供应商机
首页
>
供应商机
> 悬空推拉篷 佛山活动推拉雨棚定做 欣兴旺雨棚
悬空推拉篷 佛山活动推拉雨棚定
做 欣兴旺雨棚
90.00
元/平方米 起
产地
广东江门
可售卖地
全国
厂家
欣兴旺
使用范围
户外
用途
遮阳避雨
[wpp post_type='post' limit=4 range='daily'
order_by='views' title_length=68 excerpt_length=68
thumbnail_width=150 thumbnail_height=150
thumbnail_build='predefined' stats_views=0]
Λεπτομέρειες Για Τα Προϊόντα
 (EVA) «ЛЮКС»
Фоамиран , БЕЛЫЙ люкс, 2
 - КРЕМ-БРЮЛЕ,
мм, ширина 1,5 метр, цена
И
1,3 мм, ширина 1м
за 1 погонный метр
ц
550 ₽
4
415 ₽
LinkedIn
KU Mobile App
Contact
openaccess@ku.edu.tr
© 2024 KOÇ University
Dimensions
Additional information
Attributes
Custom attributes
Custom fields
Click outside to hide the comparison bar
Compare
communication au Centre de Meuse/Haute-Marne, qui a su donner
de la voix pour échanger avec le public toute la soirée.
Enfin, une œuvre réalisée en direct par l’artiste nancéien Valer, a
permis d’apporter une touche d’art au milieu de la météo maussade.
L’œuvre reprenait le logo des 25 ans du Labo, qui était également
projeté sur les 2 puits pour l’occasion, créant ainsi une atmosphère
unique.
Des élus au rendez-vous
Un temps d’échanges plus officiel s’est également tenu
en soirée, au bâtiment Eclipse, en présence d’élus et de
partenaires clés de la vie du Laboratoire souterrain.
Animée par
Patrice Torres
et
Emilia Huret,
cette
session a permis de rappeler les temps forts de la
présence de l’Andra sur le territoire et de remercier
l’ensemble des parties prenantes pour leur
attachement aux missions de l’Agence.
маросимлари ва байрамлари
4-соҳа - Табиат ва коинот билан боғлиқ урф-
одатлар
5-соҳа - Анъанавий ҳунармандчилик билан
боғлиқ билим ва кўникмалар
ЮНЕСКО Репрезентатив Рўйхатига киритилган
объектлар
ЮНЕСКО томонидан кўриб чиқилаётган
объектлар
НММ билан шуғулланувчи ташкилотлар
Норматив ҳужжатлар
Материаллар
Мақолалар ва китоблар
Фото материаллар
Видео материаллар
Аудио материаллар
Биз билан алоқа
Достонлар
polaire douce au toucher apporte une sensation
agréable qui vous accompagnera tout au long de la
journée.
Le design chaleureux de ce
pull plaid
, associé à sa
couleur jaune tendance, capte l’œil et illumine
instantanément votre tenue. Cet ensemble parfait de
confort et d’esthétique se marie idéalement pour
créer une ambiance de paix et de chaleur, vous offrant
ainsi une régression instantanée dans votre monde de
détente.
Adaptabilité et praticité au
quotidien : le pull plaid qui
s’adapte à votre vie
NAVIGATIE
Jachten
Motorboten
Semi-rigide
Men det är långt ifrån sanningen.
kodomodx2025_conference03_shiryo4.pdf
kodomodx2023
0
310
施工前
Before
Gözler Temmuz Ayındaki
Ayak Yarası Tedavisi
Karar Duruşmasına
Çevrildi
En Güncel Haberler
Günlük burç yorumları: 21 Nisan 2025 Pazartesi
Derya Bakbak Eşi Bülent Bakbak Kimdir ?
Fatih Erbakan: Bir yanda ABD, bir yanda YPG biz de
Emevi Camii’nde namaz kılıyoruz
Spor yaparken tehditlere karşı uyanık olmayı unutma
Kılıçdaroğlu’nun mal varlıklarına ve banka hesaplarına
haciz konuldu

==============================

- ASSIGNED TASK: Where the line containing "s’adapte à votre vie" appears in the records above, begin there and print every line through the last, exactly and with nothing else.

- EXERCISE OUTPUT:
s’adapte à votre vie
NAVIGATIE
Jachten
Motorboten
Semi-rigide
Men det är långt ifrån sanningen.
kodomodx2025_conference03_shiryo4.pdf
kodomodx2023
0
310
施工前
Before
Gözler Temmuz Ayındaki
Ayak Yarası Tedavisi
Karar Duruşmasına
Çevrildi
En Güncel Haberler
Günlük burç yorumları: 21 Nisan 2025 Pazartesi
Derya Bakbak Eşi Bülent Bakbak Kimdir ?
Fatih Erbakan: Bir yanda ABD, bir yanda YPG biz de
Emevi Camii’nde namaz kılıyoruz
Spor yaparken tehditlere karşı uyanık olmayı unutma
Kılıçdaroğlu’nun mal varlıklarına ve banka hesaplarına
haciz konuldu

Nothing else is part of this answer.